Exposure therapy works the same way. If you're afraid of dogs because you believe they're dangerous, exposure therapy doesn't try to convince you that dogs are safe. Instead, it presents you with a carefully controlled stream of evidence—friendly dogs, calm interactions, positive experiences—until your belief updating system has no choice but to revise its position.
Even mindfulness meditation, which might seem unrelated to statistical inference, can be understood as a form of Bayesian training. When you sit quietly and observe your thoughts without judgment, you're learning to hold your beliefs more lightly. You're practicing the art of noticing your mental models without being trapped by them.
The Speed of Recovery
This leads to an unusual but potentially useful way of thinking about mental health: not as the presence of happiness or the absence of suffering, but as the rate at which you update your beliefs.
How quickly do you notice when your assumptions about the world no longer match reality? How readily do you revise your self-concept when you receive new information about yourself? How often do you change your mind?
These might sound like abstract questions, but they have practical implications. In Yang and van Vugt's experiment, the people with faster "drift rates"—those whose brains quickly incorporated new evidence—were not only less depressed but better at navigating uncertainty. They made decisions more efficiently. They adapted to changing circumstances more readily. They were, in a word, more functional.
This suggests that recovery from depression, anxiety, and other mental health conditions might not be about reaching some final destination—a state of permanent happiness or unshakeable confidence. Instead, recovery might be about restoring motion to a system that has become stuck. It's about getting your Bayesian updating system back online.
The implications extend beyond individual therapy. If mental health is really about updating speed, then the environments we create matter enormously. Organizations that punish people for changing their minds will be filled with people who stop changing their minds. Cultures that treat intellectual flexibility as weakness will produce cognitively rigid populations. Schools that reward students for having the "right" answers rather than for revising wrong ones will graduate students who are afraid to revise.

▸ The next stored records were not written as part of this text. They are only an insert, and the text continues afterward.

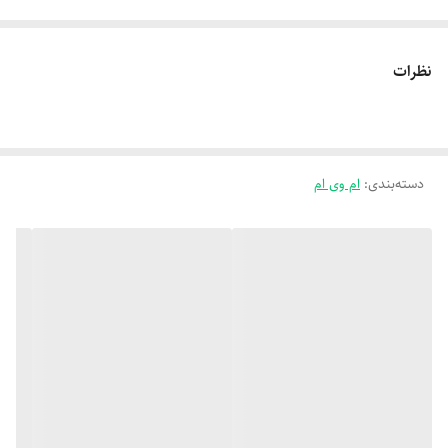
نظرات
دسته‌بندی
:
ام وی ام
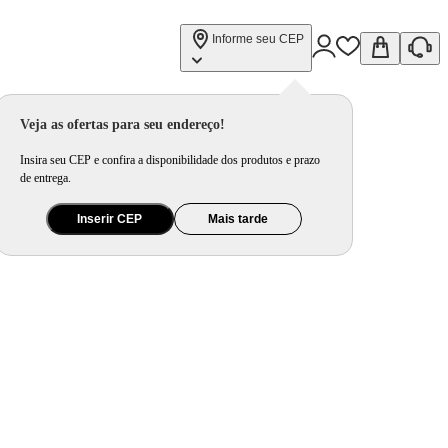
Informe seu CEP
Veja as ofertas para seu endereço!
Insira seu CEP e confira a disponibilidade dos produtos e prazo
de entrega.
Inserir CEP
Mais tarde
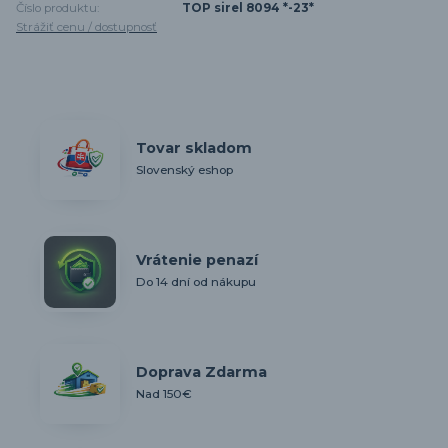
Číslo produktu:
TOP sirel 8094 *-23*
Strážiť cenu / dostupnosť
Tovar skladom
Slovenský eshop
Vrátenie penazí
Do 14 dní od nákupu
Doprava Zdarma
Nad 150€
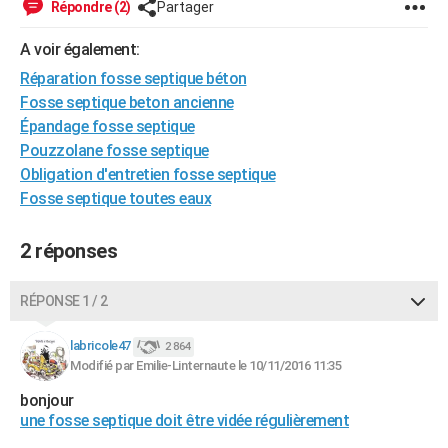
Répondre (2)
Partager
City break
Voyage de noces
Climat
Destinations
Voyage nature
Forum
+
PHOTO
A voir également:
GUIDES D'ACHAT
Réparation fosse septique béton
Fosse septique beton ancienne
BONS PLANS
Épandage fosse septique
CARTE DE VOEUX
Pouzzolane fosse septique
Obligation d'entretien fosse septique
Carte Bonne année
Carte Pâques
Carte de Noël
Carte Saint-Valentin
Carte d'anniversaire
DICTIONNAIRE
Fosse septique toutes eaux
Biographies
Expressions
Dictionnaire
Citations
Proverbes
PROGRAMME TV
2 réponses
COPAINS D'AVANT
RÉPONSE 1 / 2
Se connecter
Collèges
Universités
Service militaire
S'inscrire
Lycées
Primaires
Entreprises
Avis de recherche
AVIS DE DÉCÈS
labricole47
2 864
FORUM
Modifié par Emilie-Linternaute le 10/11/2016 11:35
Lifestyle
Sport
Television
Cinema
Bricolage
Culture
Auto
Voyage
bonjour
une fosse septique doit être vidée régulièrement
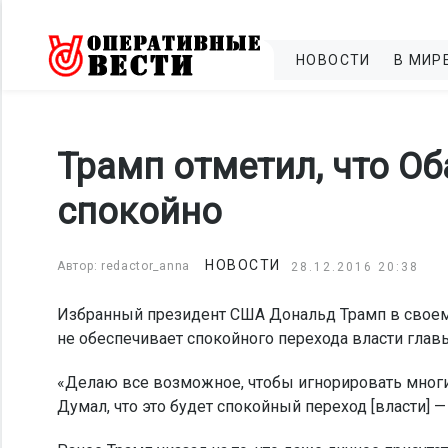
НОВОСТИ
В МИР
Трамп отметил, что Об
спокойно
НОВОСТИ
Автор: redactor_anna
28.12.2016 20:38
Избранный президент США Дональд Трамп в своем
не обеспечивает спокойного перехода власти главы
«Делаю все возможное, чтобы игнорировать многи
Думал, что это будет спокойный переход [власти] —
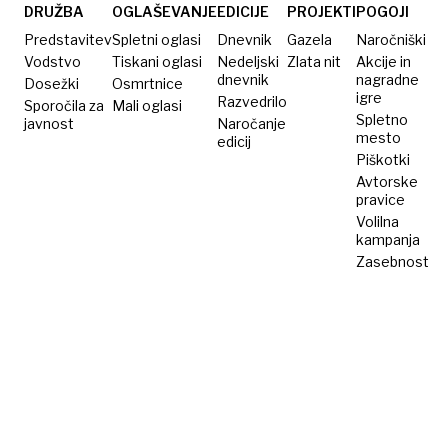
DRUŽBA
OGLAŠEVANJE
EDICIJE
PROJEKTI
POGOJI
Predstavitev
Spletni oglasi
Dnevnik
Gazela
Naročniški
Vodstvo
Tiskani oglasi
Nedeljski
Zlata nit
Akcije in
dnevnik
nagradne
Dosežki
Osmrtnice
igre
Razvedrilo
Sporočila za
Mali oglasi
Spletno
javnost
Naročanje
mesto
edicij
Piškotki
Avtorske
pravice
Volilna
kampanja
Zasebnost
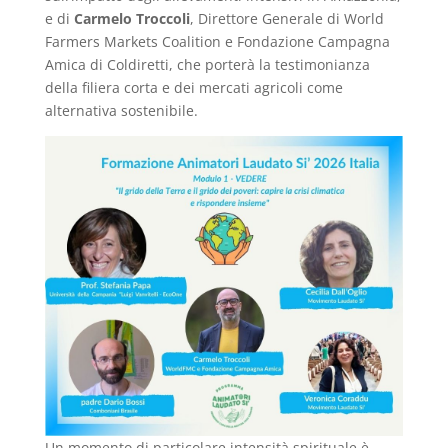
e di
Carmelo Troccoli
, Direttore Generale di World
Farmers Markets Coalition e Fondazione Campagna
Amica di Coldiretti, che porterà la testimonianza
della filiera corta e dei mercati agricoli come
alternativa sostenibile.
Un momento di particolare intensità spirituale è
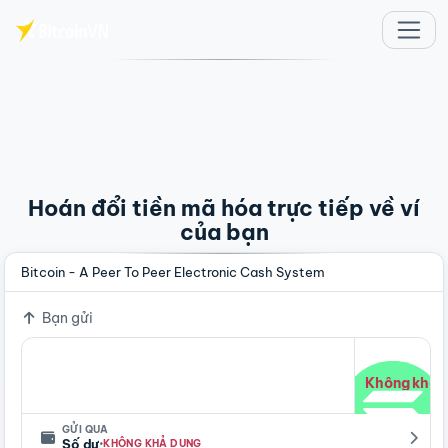
Chuyển đến nội dung chính
Hoán đổi tiền mã hóa trực tiếp về ví
của bạn
Bitcoin - A Peer To Peer Electronic Cash System
Bạn gửi
Không khả 
GỬI QUA
·
Số dư
KHÔNG KHẢ DỤNG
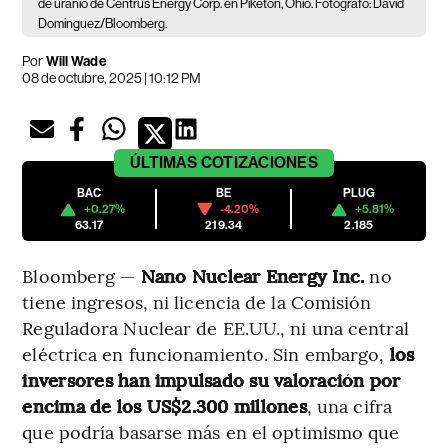
de uranio de Centrus Energy Corp. en Piketon, Ohio. Fotógrafo: David
Dominguez/Bloomberg.
Por
Will Wade
08 de octubre, 2025 | 10:12 PM
ÚLTIMAS
COTIZACIONES
BAC
BE
PLUG
+0.27%
-4.20%
+5.81%
63.17
219.34
2.185
Bloomberg —
Nano Nuclear Energy Inc.
no
tiene ingresos, ni licencia de la Comisión
Reguladora Nuclear de EE.UU., ni una central
eléctrica en funcionamiento. Sin embargo,
los
inversores han impulsado su valoración por
encima de los US$2.300 millones
, una cifra
que podría basarse más en el optimismo que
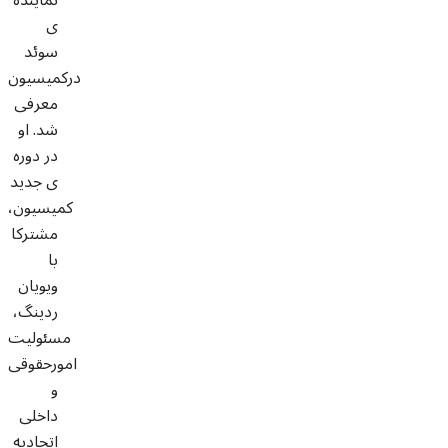
ی
سوئد
درکمیسیون
معرفی
شد. او
در دوره
ی جدید
کمیسیون،
مشترکا
با
ویویان
ردینگ،
مسئولیت
امورحقوقی
و
داخلی
اتحادیه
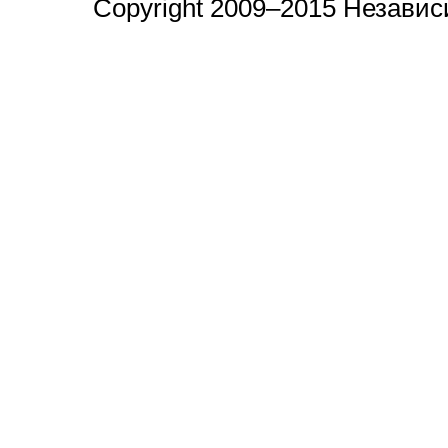
Copyright 2009–2015 Незави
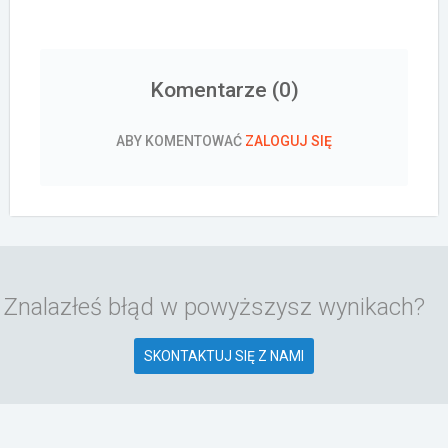
Komentarze (
0
)
ABY KOMENTOWAĆ
ZALOGUJ SIĘ
Znalazłeś błąd w powyższysz wynikach?
SKONTAKTUJ SIĘ Z NAMI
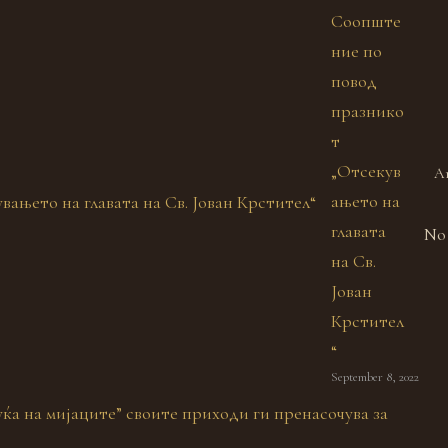
Соопште
ние по
повод
празнико
т
„Отсекув
A
ањето на
главата
No 
на Св.
Јован
Крстител
“
September 8, 2022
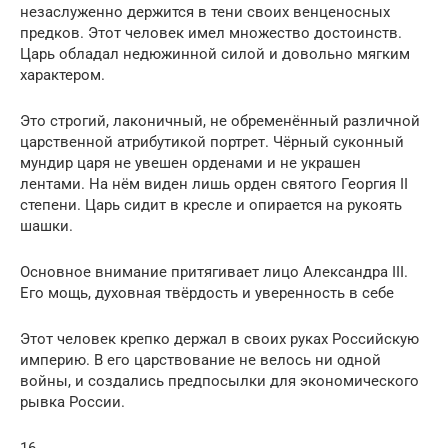
незаслуженно держится в тени своих венценосных
предков. Этот человек имел множество достоинств.
Царь обладал недюжинной силой и довольно мягким
характером.
Это строгий, лаконичный, не обременённый различной
царственной атрибутикой портрет. Чёрный суконный
мундир царя не увешен орденами и не украшен
лентами. На нём виден лишь орден святого Георгия II
степени. Царь сидит в кресле и опирается на рукоять
шашки.
Основное внимание притягивает лицо Александра III.
Его мощь, духовная твёрдость и уверенность в себе
Этот человек крепко держал в своих руках Российскую
империю. В его царствование не велось ни одной
войны, и создались предпосылки для экономического
рывка России.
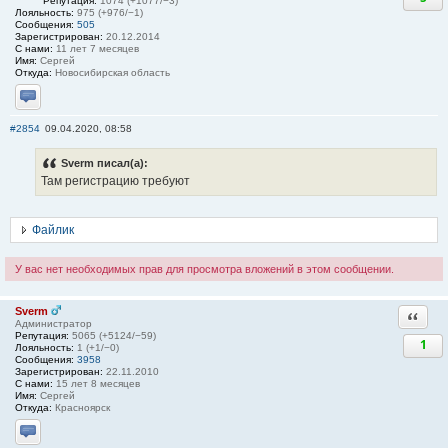
Репутация:
1074 (+1077/−3)
Лояльность:
975 (+976/−1)
Сообщения:
505
Зарегистрирован:
20.12.2014
С нами:
11 лет 7 месяцев
Имя:
Сергей
Откуда:
Новосибирская область
Отправить личное сообщение
#2854
09.04.2020, 08:58
Sverm писал(а):
Там регистрацию требуют
Файлик
У вас нет необходимых прав для просмотра вложений в этом сообщении.
Sverm
Ответи
Администратор
Репутация:
5065 (+5124/−59)
1
Лояльность:
1 (+1/−0)
Сообщения:
3958
Зарегистрирован:
22.11.2010
С нами:
15 лет 8 месяцев
Имя:
Сергей
Откуда:
Красноярск
Отправить личное сообщение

Does this Bayesian view of mental health match your experience? Share your thoughts below.
The Minister's Legacy
Thomas Bayes died in 1761, and his theorem wasn't even published until after his death. He had no way of knowing that his mathematical insight would eventually power the algorithms that translate languages, recommend movies, and diagnose diseases. He certainly couldn't have imagined that it would offer a new way of understanding human suffering.
But perhaps he would have appreciated the irony. Bayes was, after all, a minister—someone whose job it was to help people change their lives. He spent his career trying to move people from one set of beliefs to another, to help them see the world differently than they had before.
What Yang and van Vugt discovered in their Amsterdam laboratory was that this process of belief revision—this fundamental capacity to update our mental models based on new evidence—might be the very thing that breaks down in mental illness. And restoring it might be the key to healing.
The depressed brain isn't broken because it's sad. It's broken because it's stuck. And the path to recovery isn't about finding happiness—it's about finding motion. It's about returning to a state where the mind can do what minds are supposed to do: take in new information, revise old beliefs, and keep updating their model of the world until it matches the world as it actually is.
In the end, mental health might be nothing more complicated than maintaining the ability to change your mind. Which would have pleased Thomas Bayes, who spent his life in the business of changing minds, even if he never knew he was also in the business of changing the future of psychology.
The brain that can update is the brain that can heal. And the mind that stays in motion is the mind that stays alive.